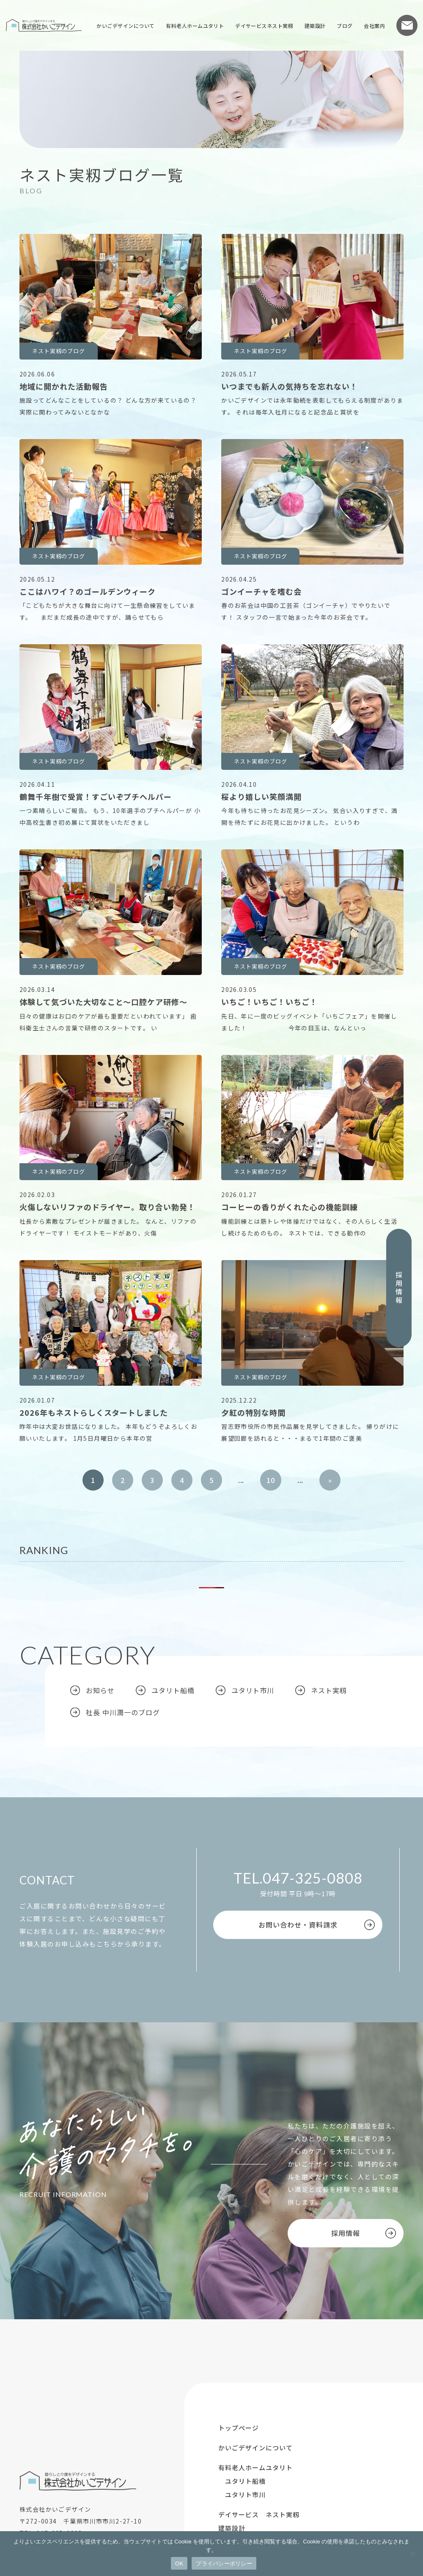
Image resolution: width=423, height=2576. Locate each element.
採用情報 (399, 1288)
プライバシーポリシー (224, 2563)
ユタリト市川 (253, 1690)
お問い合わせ (407, 25)
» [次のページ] (330, 1480)
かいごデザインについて (125, 25)
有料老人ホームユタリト (195, 25)
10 (270, 1480)
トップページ (238, 2427)
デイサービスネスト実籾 (264, 25)
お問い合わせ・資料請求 (298, 1925)
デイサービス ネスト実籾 (258, 2514)
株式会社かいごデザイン (43, 25)
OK (179, 2563)
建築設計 (315, 25)
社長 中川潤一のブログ (123, 1712)
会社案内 (374, 25)
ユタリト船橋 (173, 1690)
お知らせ (100, 1690)
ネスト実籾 (329, 1690)
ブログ (344, 25)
* * * * * * * * *
_WHAT YOU ARE ASKED TO DO:_ With the pictures left out, transcribe the material exactly.

_TASK RESULT:_
Image resolution: width=423, height=2576. Locate each element.
採用情報 (399, 1288)
プライバシーポリシー (224, 2563)
ユタリト市川 (253, 1690)
お問い合わせ (407, 25)
» [次のページ] (330, 1480)
かいごデザインについて (125, 25)
有料老人ホームユタリト (195, 25)
10 (270, 1480)
トップページ (238, 2427)
デイサービスネスト実籾 (264, 25)
お問い合わせ・資料請求 (298, 1925)
デイサービス ネスト実籾 (258, 2514)
株式会社かいごデザイン (43, 25)
OK (179, 2563)
建築設計 (315, 25)
社長 中川潤一のブログ (123, 1712)
会社案内 (374, 25)
ユタリト船橋 (173, 1690)
お知らせ (100, 1690)
ネスト実籾 (329, 1690)
ブログ (344, 25)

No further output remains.